Israel’s initial success in the escalating conflict came from its clear military superiority, made possible in large part by U.S. weapons and economic support. But Israel did not have the one weapon and delivery system it claimed it needed to finish the job: the GBU-57, or Massive Ordnance Penetrator, a 30,000 pound “bunker-busting” bomb capable of piercing Iran’s mountain-fortified Fordo nuclear site. Israel also does not have a B-2 bomber necessary to deliver such extraordinary ordnance. So the government of Prime Minister Benjamin Netanyahu, pressured in part by his extreme right-wing coalition needed to keep him in power (let alone out of prison from multiple corruption charges), determined that Iran was so close to deployment that it had to take action — an assessment repeatedly made by Netanyahu for more than a decade and one that was not recently shared by Director of National Intelligence Tulsi Gabbard — an intelligence conclusion contradicted by Trump, who appointed her to that position.

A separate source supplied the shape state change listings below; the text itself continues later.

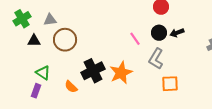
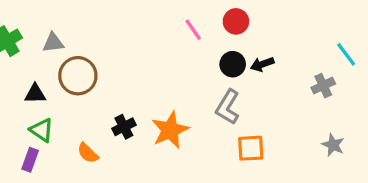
pink line: (135, 39) -> (193, 30), moved
black triangle: (34, 41) -> (35, 94), moved
black cross: (93, 71) -> (124, 127), size x0.6

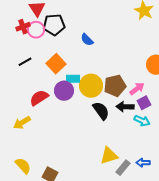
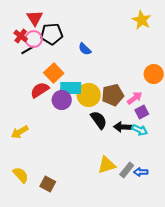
red cross: (23, 27) -> (21, 36), turned -32
black line: (25, 62) -> (28, 50), moved
cyan rectangle: (73, 79) -> (71, 88), size x1.5
red semicircle: (39, 98) -> (40, 90), moved
black arrow: (125, 107) -> (123, 127), moved
gray rectangle: (123, 168) -> (127, 170), moved

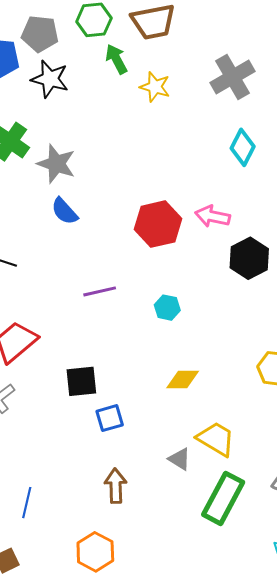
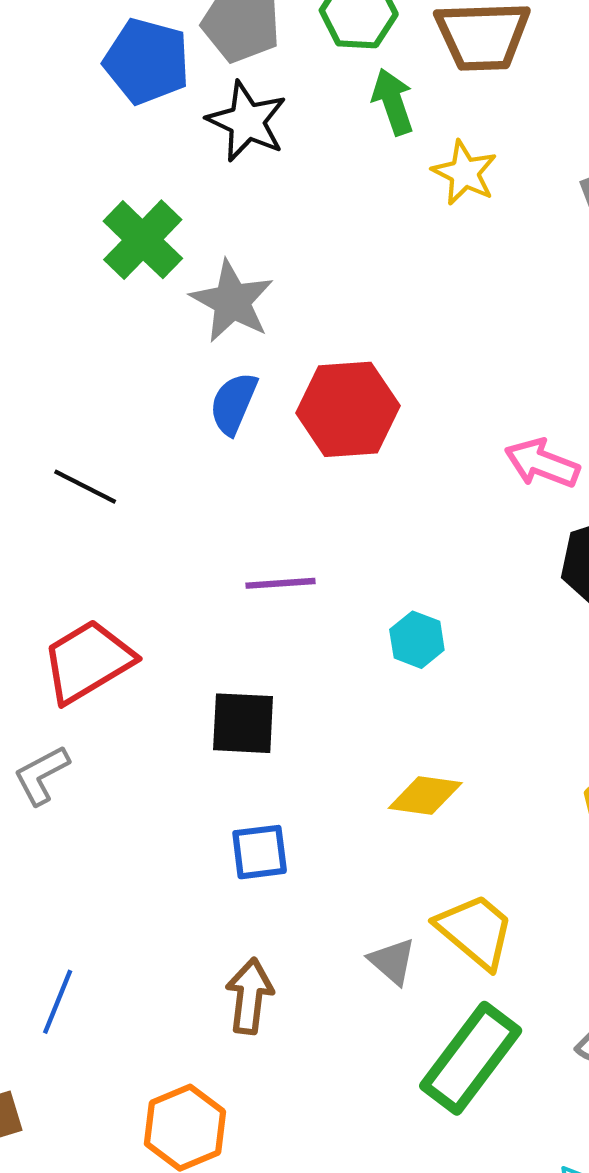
blue semicircle: (64, 211) -> (233, 403), turned 56
red hexagon: (158, 224) -> (348, 409), moved
black square: (81, 381) -> (243, 723), moved

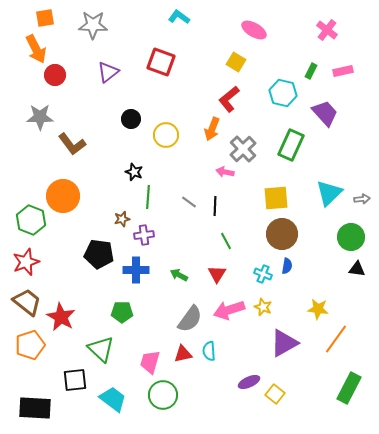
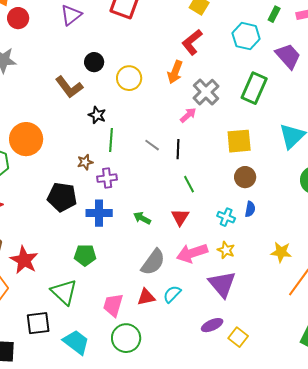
brown L-shape: (72, 144) -> (69, 87), moved
pink arrow: (225, 172) -> (188, 115), turned 126
brown circle: (282, 234) -> (245, 177), size x0.7
purple triangle: (284, 343) -> (222, 284), moved, turned -40
cyan semicircle: (209, 351) -> (172, 294), turned 48

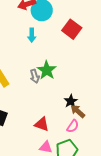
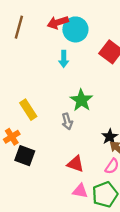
gray arrow: (35, 76) -> (67, 121), moved

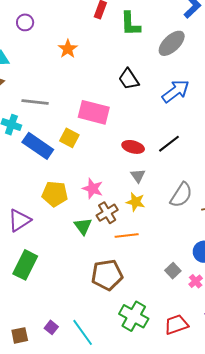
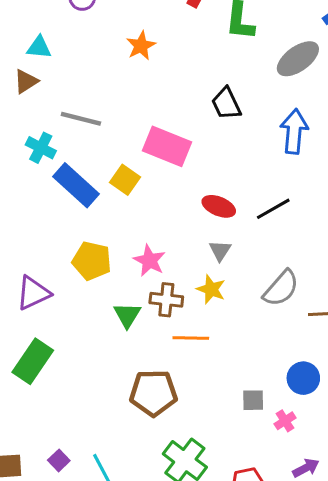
blue arrow: (176, 91) -> (294, 131), turned -56
brown cross: (107, 213) -> (166, 300), turned 30
gray square: (173, 271) -> (253, 400), turned 35

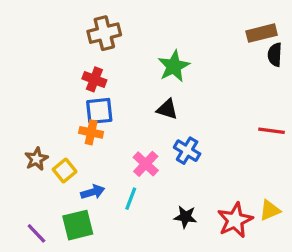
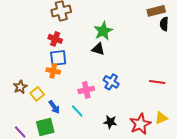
black triangle: (167, 109) -> (98, 49), moved
red line: (271, 131) -> (157, 82), moved
pink cross: (146, 164) -> (86, 90), turned 35
blue arrow: (93, 192) -> (54, 107), turned 72
cyan line: (131, 199) -> (77, 111), turned -64

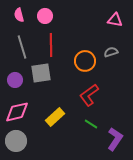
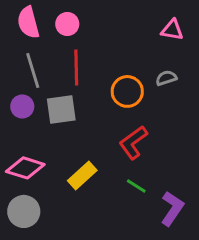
pink semicircle: (19, 15) -> (28, 22), size x1.5
purple circle: (15, 80) -> (22, 106), moved
pink diamond: (17, 112) -> (25, 168), turned 30

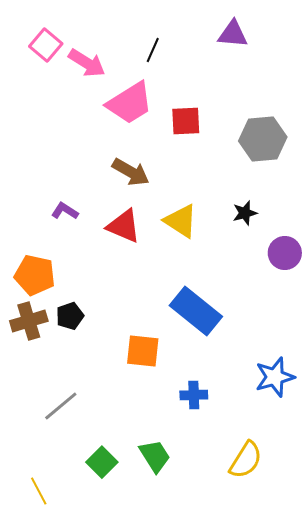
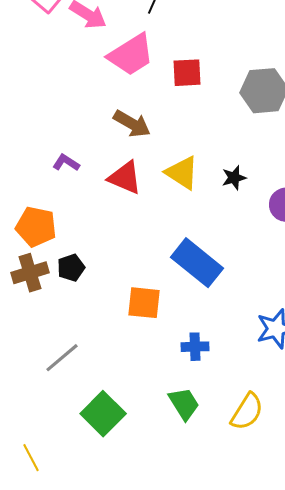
black star: (245, 213) -> (234, 178), moved
green trapezoid: (155, 456) -> (184, 404), moved
green square: (102, 462) -> (103, 414), size x1.4
yellow line: (39, 491) -> (31, 458), moved

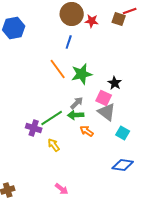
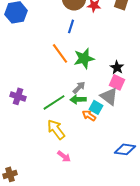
pink square: (104, 98) -> (117, 82), moved
purple cross: (34, 128) -> (18, 96), moved
cyan square: (123, 133) -> (96, 107), moved
yellow arrow: (54, 145) -> (56, 129), size x1.5
pink arrow: (62, 189) -> (64, 156), moved

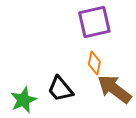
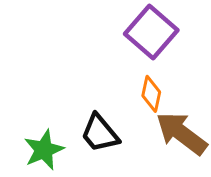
purple square: (94, 22) -> (151, 32), turned -36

To be sure, it is in the world’s best interest that Iran does not develop nuclear weapons. Geopolitically, Shiite, Persian Iran achieving nuclear status would likely lead Sunni, Arab states like Saudi Arabia to dash for deployment too. And even with conventional arms Iran has engaged in regional malevolence that has killed scores and immiserated millions. Meanwhile at home the theocracy has defiled the faith its based on by compiling a human-rights record so heinous it’s resulted in several waves of protest that have only been quelled with brute force.

So it’s understandable that not just Washington but Western and Mideast capitals would want to not only thwart Iran’s nascent nuclear program but end its archaic government too. But especially after Afghanistan and Iraq, the U.S. should be out of the regime-change business; that should be up to the Iranian people.

But now that the U.S. has bombed Iran those options — and more profoundly, a diplomatic solution, even one as imperfect as the 2015 Iran nuclear deal — may not occur. That 2015 pact, officially the Joint Comprehensive Plan of Action, or JCPOA, fell short on many fronts and was vilified by then candidate Trump in the 2016 election. But once he became president even his administration conceded that Iran had not developed a nuclear weapon. In 2018, however, Trump scrapped the agreement anyway. And now, in 2025, the U.S. has entered a war with unknown consequences.

War, in the enduring words of military theorist Carl von Clausewitz, “is politics by other means.” Unfortunately, geopolitics, as well as domestic dynamics within Iran and Israel — and even in the U.S., where Congress is sidelined once again — have once again embroiled America in a Mideast conflict. Iran warns that the U.S. has crossed a red line into war, but Trump, along with allies, should continue the pursuit of peace.